Team-based Selling: the future, or just a passing fad?

A recent article by McKinsey was quoted on LinkedIn as saying: “There is no doubt the role of sales in successful organisations is changing. The tools needed to be successful are changing. The structure of successful sales teams is changing. The role of the customer and the collaboration required between buyer and seller is changing”.

Undoubtedly, all of the above is true and is already happening to some degree in most forward-looking organisations. Partly this is being driven by the age-old pressure for increasing revenues coming from senior managers keen to grow rapidly (although not always for the best reasons) but it is also a reaction to the way the decision-making power is shifting heavily in favour of the buyer who is now better informed than ever before. It is also fair, and painful, to say that many sales organisations have brought this on themselves by exhibiting and rewarding behaviours that are very short-term in their effect and which are not focused on bringing value to the customer. A perfect storm you might say, with added currents of big data fuelling the winds of change.

If we unpick this a little, it’s clear that old-style sales processes (where we expect the customer to follow our pre-defined sequence of stages and activities) go hand-in-glove with highly leveraged sales commission plans where the salesperson is the “hero” and pockets the rewards as a percentage of the sale value. Meanwhile the rest of the people who have supported his/her efforts are all too frequently left to sort out any problems with little reward for their efforts. We hear lots of cliché style statements around this such as “there is no I in team” and “sales is a team sport” yet often the only person on the team who gets any real recognition is the goal scorer, i.e. the salesperson. The others who put him in that position in the first place are overlooked. Does any of this encourage the right selling behaviours, as seen in the eyes of the customer?

If the collaboration between buyer and seller is changing (and it is) then the sales approach, including team structure, process and tools to support that change must come together. Firstly we need to ensure our sales process can be adapted to the customers buying process; secondly our sales process needs to treat all roles involved in the sale as first-class citizens. Sadly, many traditional sales processes only pay passing lip-service to the roles played by others involved – from pre-sales technical advisors, to implementation engineers, to marketing and even to finance and legal. Without these other functions, the sale won’t happen no matter how big a hero the salesperson is  – so what can we do to make the changes needed to strengthen and transform the buyer-seller dynamics?

This is where Essential Sales Process (ESP) can accelerate your own transformation and with it your ability to deliver greater and more relevant value to your customers. ESP looks at the entire engagement through seven different “lenses” if you will, to get the most complete picture possible of the status of any opportunity being worked on. Specific aspects of a sales opportunity, for example the customer relationship, the solution offered, the contract negotiated, are individually called out to ensure that a more “holistic” view is taken, with each aspect being independently planned and tracked. Planning and tracking uses simple checklists based on outcomes that add value and advance the opportunity forward, enabling the team to act in a more customer-centric way.

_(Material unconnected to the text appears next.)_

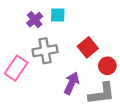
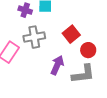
purple cross: (35, 20) -> (25, 10), turned -32

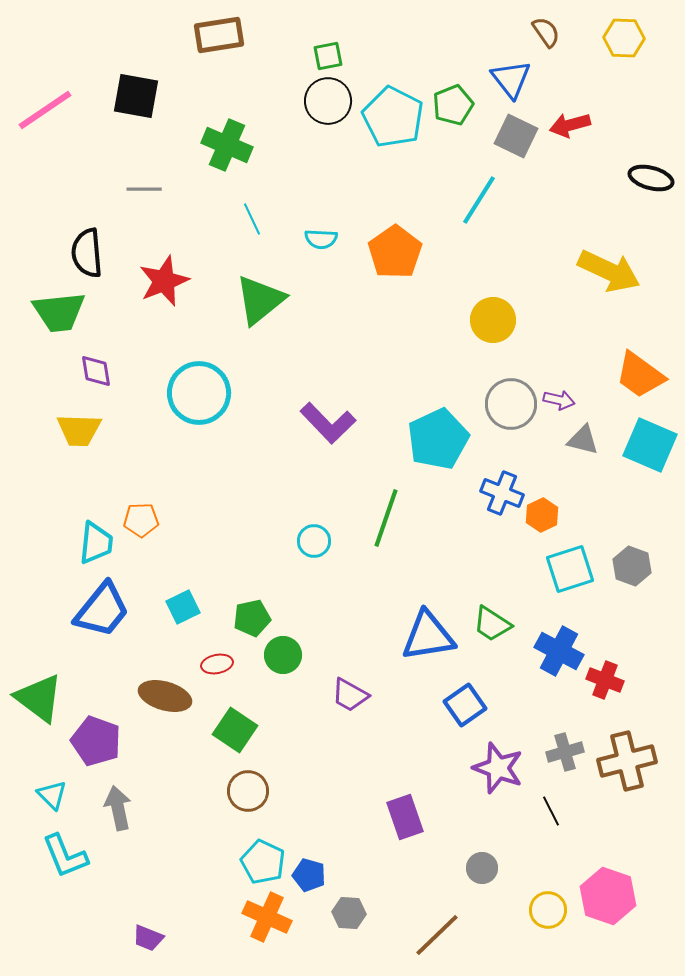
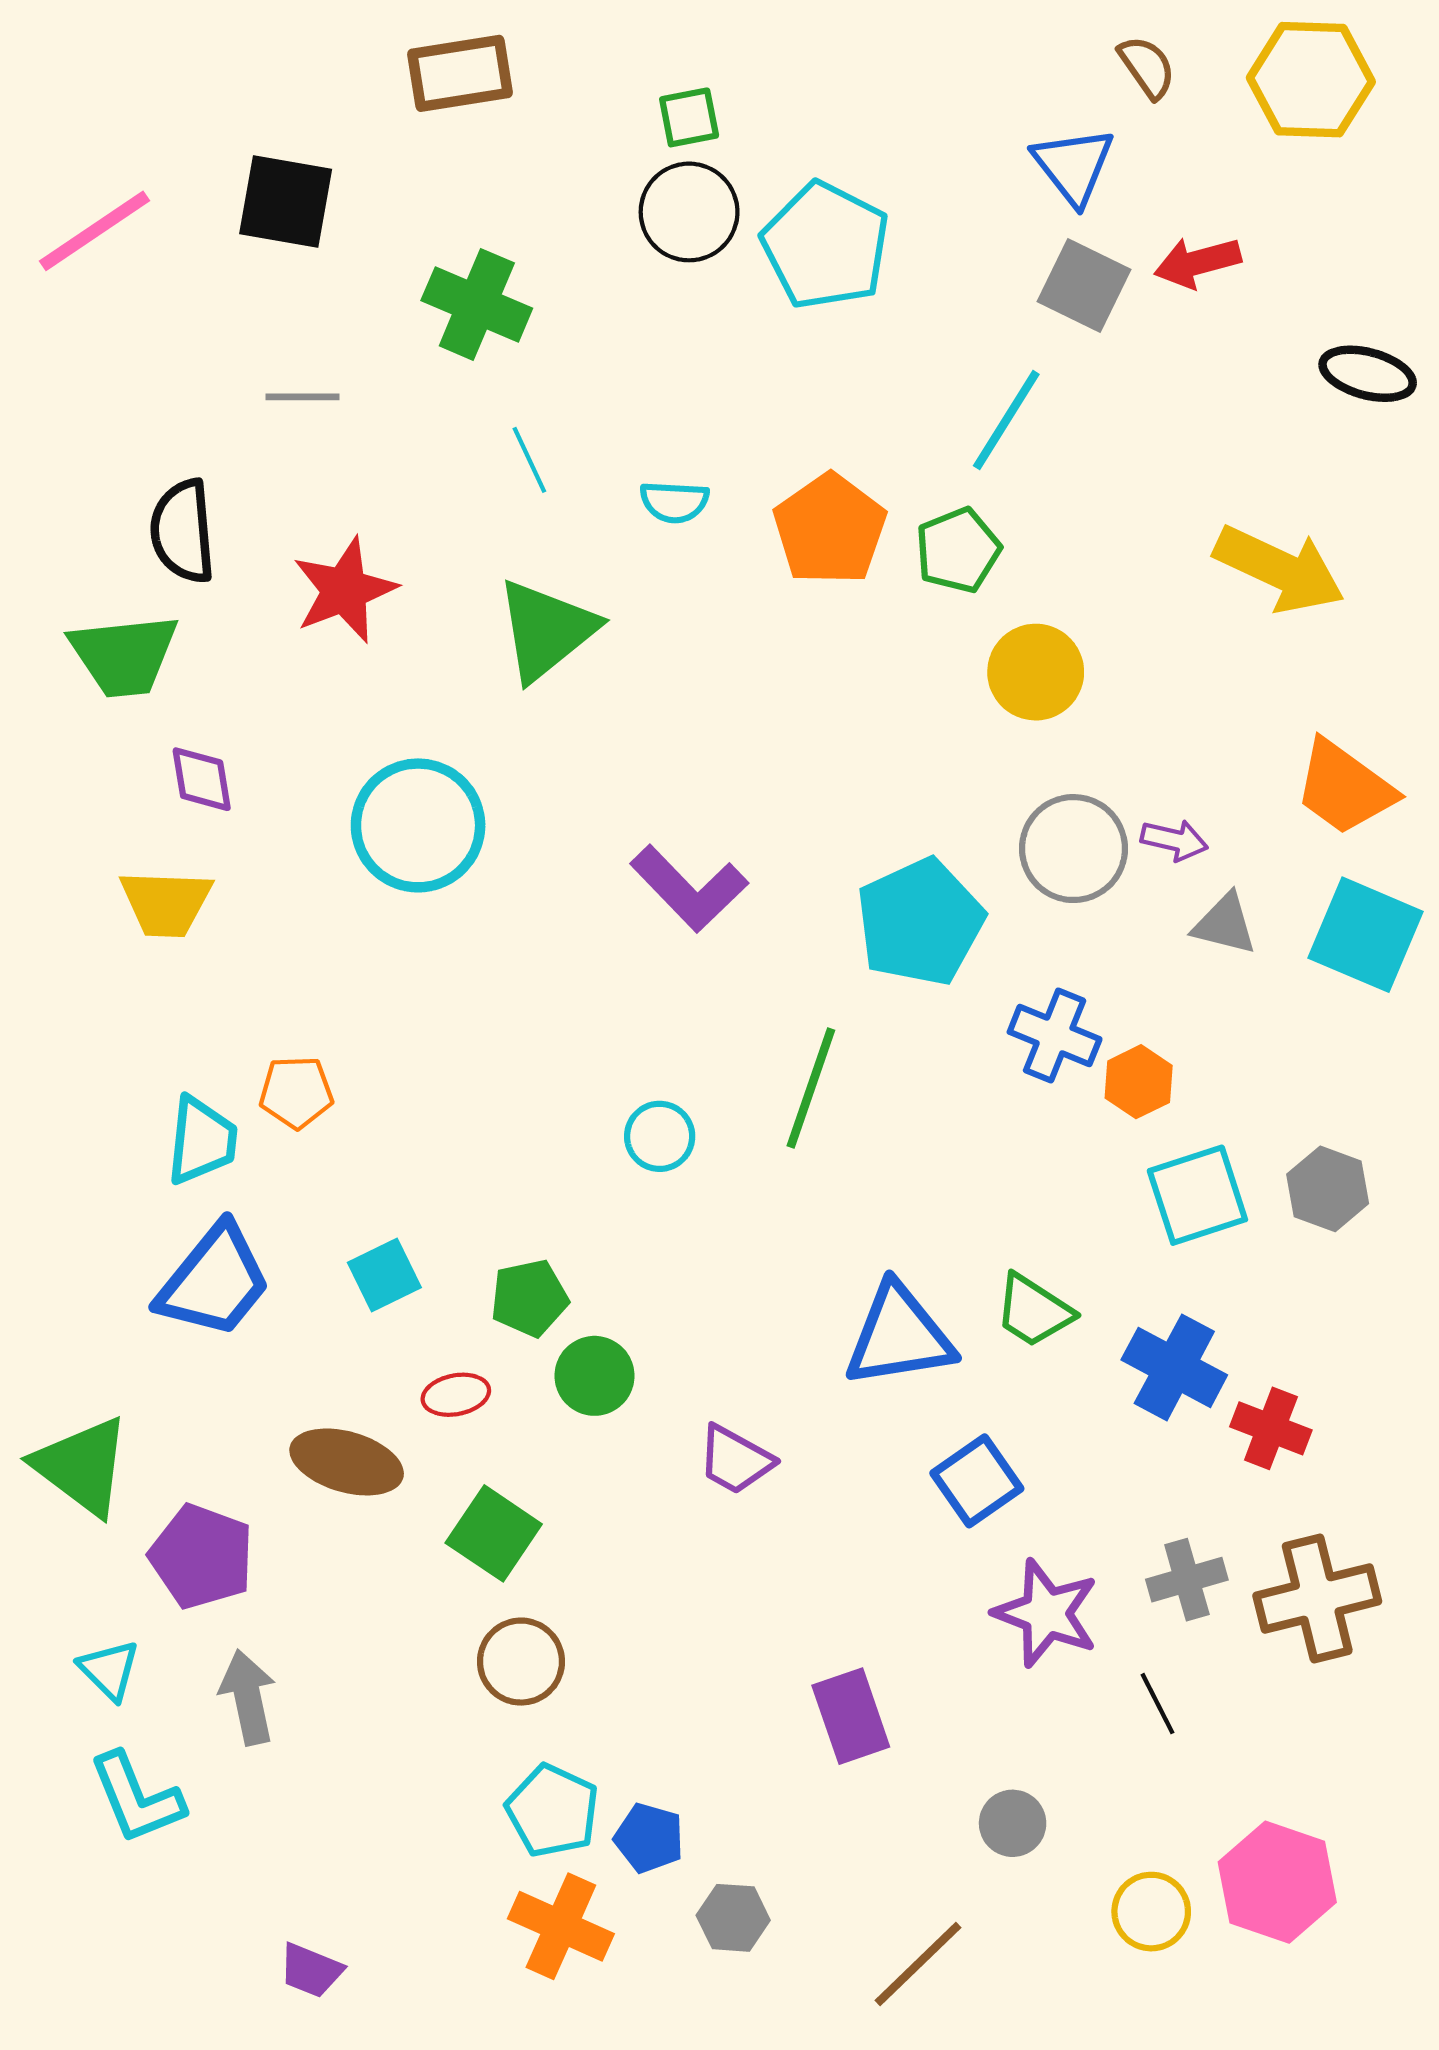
yellow hexagon: (624, 38) -> (1311, 80), size x1.4
green pentagon: (453, 105) -> (958, 550), moved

But ESP goes even further – one of those aspects, or lenses, is “Team” – in other words, team-based behaviour and decision making are fundamental to the process. By doing this, the impact of acting as a team is a highly visible key indicator of the maturity of the sales team, how well they are functioning, and – crucially – how likely they are to succeed. As with the principles of agile, upon which ESP is based, the team should (ideally) be self-organising – i.e. the team decides how to organise itself, owns its way of working, and (again ideally) how the recognition and rewards for success will be shared between the members. This might sound radical to many sales managers, but if done right, it works.

As the days of high pressure, commission driven, individually focused sales activities are left behind and replaced by measuring outcomes that deliver customer value from the whole team, ESP will grow with you and provide the rigour, but without the rigidity, needed to move quickly and effectively in step with your customer.

No-one likes the feeling of being pressured into a buying decision dictated by the needs of the person selling to them, so ESP forms the foundation for a radically different approach that brings many benefits. And in a world where salespeople are perceived as increasingly uniform, differentiation based on a customer-focused behaviour set, backed up with a sales process that encourages and rewards those very behaviours, is no longer optional – it is essential.